[[ The data, beginning ]]
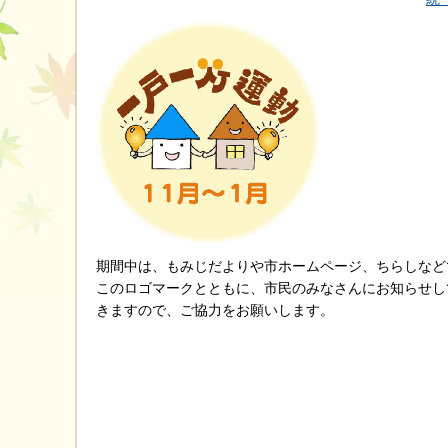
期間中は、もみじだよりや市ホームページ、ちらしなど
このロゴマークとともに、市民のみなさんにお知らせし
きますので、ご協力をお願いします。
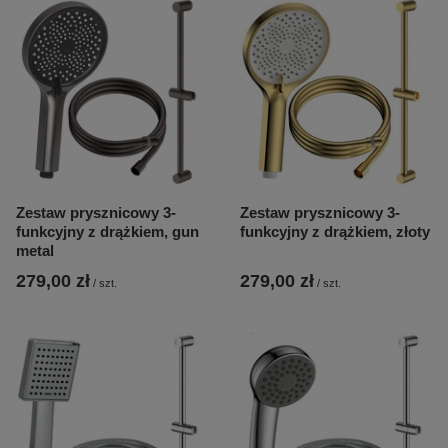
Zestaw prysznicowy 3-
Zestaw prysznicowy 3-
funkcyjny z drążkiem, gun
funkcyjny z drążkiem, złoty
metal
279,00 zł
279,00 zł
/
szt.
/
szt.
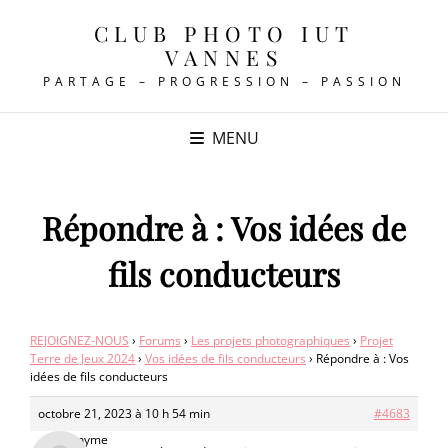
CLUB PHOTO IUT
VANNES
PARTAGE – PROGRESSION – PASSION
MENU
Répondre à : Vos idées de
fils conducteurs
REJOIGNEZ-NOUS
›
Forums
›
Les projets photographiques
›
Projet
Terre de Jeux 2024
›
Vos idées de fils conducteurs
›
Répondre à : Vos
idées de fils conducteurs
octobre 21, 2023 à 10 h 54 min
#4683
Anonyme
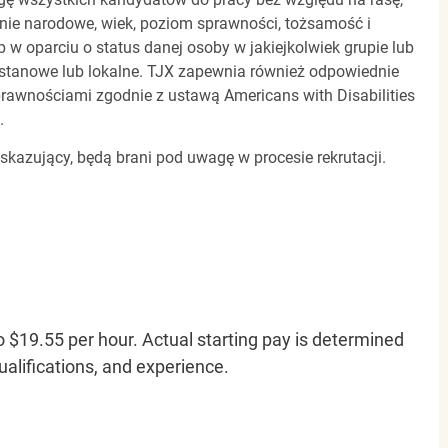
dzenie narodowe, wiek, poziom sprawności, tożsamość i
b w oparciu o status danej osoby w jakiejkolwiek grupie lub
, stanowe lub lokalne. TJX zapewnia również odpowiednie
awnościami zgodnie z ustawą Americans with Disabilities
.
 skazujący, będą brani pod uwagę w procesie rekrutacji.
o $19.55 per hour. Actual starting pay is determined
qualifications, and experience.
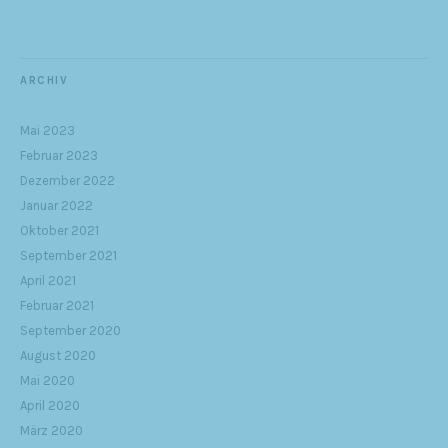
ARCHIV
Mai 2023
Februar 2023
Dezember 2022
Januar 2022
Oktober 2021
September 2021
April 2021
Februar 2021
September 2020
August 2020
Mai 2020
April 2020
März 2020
[[ The data, end ]]
[[ The data, beginning ]]
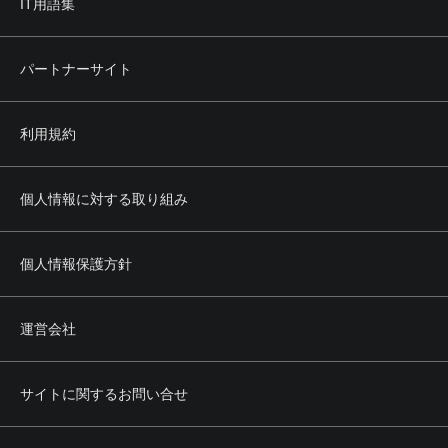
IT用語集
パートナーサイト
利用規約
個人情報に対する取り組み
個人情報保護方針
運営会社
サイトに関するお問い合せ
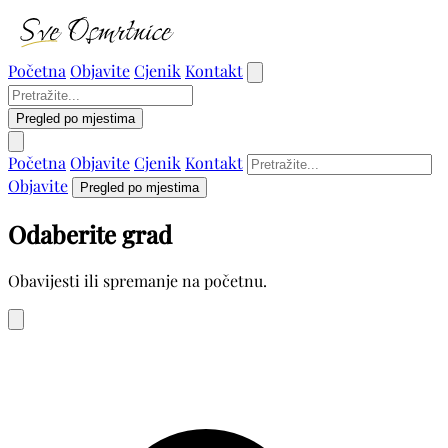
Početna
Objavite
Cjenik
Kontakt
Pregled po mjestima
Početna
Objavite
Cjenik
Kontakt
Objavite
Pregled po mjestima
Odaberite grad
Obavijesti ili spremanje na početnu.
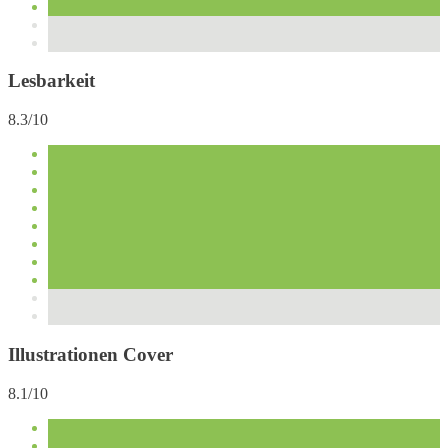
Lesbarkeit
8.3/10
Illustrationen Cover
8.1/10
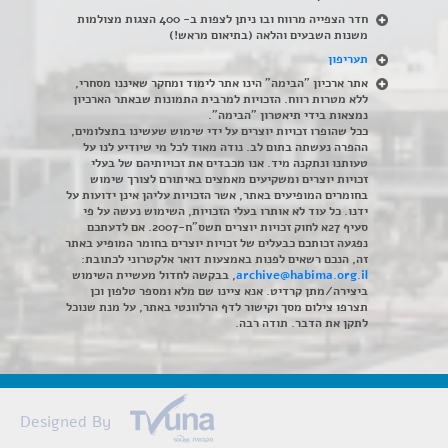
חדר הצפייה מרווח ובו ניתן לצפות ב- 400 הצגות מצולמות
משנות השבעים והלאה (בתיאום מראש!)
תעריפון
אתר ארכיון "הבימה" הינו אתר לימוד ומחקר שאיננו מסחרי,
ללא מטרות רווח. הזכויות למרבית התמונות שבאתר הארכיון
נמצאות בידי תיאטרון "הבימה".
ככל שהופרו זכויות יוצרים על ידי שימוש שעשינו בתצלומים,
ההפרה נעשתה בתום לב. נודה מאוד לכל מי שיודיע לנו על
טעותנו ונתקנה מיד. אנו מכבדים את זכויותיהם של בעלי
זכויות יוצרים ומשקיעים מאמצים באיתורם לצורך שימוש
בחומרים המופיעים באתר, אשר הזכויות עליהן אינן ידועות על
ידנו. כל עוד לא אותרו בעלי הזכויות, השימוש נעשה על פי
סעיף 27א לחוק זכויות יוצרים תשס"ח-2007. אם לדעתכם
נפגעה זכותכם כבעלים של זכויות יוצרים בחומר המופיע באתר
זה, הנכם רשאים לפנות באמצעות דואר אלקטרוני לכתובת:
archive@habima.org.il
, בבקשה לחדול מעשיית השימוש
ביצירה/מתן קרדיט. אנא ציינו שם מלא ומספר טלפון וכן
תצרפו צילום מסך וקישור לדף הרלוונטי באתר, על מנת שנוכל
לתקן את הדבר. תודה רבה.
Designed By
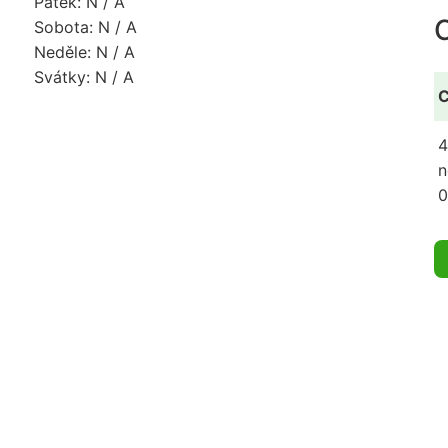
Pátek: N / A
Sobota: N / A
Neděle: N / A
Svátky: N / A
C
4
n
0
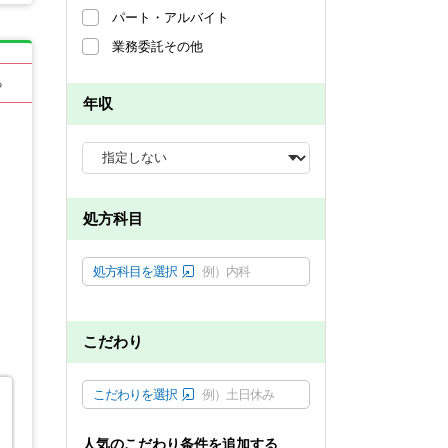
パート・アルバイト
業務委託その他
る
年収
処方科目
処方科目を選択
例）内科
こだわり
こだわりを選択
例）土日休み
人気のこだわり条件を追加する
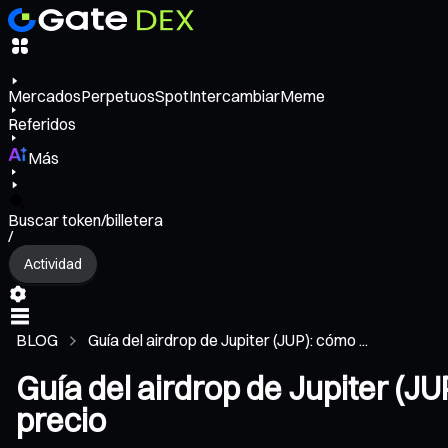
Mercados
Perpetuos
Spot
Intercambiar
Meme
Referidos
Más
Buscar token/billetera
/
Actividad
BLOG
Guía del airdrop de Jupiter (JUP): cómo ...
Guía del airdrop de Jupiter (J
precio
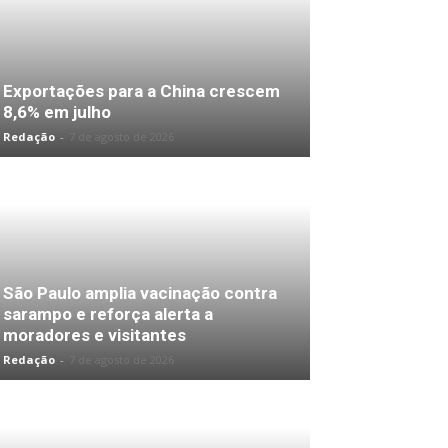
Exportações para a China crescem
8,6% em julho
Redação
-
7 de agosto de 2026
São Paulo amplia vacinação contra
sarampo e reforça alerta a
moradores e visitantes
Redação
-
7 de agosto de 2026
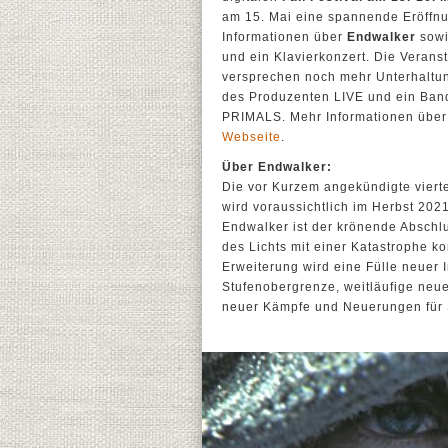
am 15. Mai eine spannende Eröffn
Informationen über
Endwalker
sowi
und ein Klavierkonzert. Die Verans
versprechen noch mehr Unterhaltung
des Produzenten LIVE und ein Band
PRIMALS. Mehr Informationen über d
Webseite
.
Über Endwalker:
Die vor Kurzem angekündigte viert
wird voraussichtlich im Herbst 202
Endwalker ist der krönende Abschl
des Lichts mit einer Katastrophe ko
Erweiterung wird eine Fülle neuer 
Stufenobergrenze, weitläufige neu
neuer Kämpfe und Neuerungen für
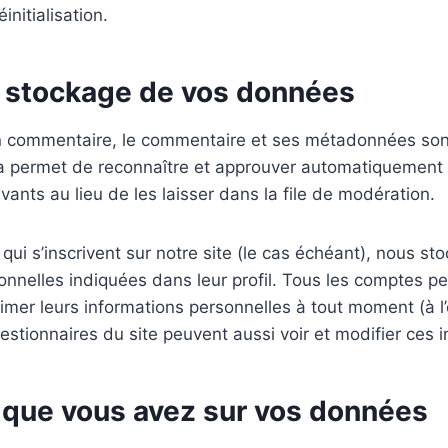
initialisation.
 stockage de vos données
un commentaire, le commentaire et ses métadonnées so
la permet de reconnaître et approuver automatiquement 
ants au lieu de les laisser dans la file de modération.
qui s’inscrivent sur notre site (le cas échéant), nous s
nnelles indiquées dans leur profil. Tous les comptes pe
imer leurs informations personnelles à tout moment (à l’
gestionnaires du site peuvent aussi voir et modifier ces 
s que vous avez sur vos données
[[ The data, end ]]
» What is being asked: Using the data above, which lines fall from the one with "Guía del airdrop de Jupiter (JUP): cómo ..." through the one with "ants au lieu"? Repeat them exactly, ends included, minus any pictures.

» Answer box:
Guía del airdrop de Jupiter (JUP): cómo ...
Guía del airdrop de Jupiter (J
precio
Exportações para a China crescem
8,6% em julho
Redação
-
7 de agosto de 2026
São Paulo amplia vacinação contra
sarampo e reforça alerta a
moradores e visitantes
Redação
-
7 de agosto de 2026
am 15. Mai eine spannende Eröffn
Informationen über
Endwalker
sowi
und ein Klavierkonzert. Die Verans
versprechen noch mehr Unterhaltung
des Produzenten LIVE und ein Band
PRIMALS. Mehr Informationen über d
Webseite
.
Über Endwalker:
Die vor Kurzem angekündigte viert
wird voraussichtlich im Herbst 202
Endwalker ist der krönende Abschl
des Lichts mit einer Katastrophe ko
Erweiterung wird eine Fülle neuer 
Stufenobergrenze, weitläufige neu
neuer Kämpfe und Neuerungen für
initialisation.
 stockage de vos données
un commentaire, le commentaire et ses métadonnées so
la permet de reconnaître et approuver automatiquement 
ants au lieu de les laisser dans la file de modération.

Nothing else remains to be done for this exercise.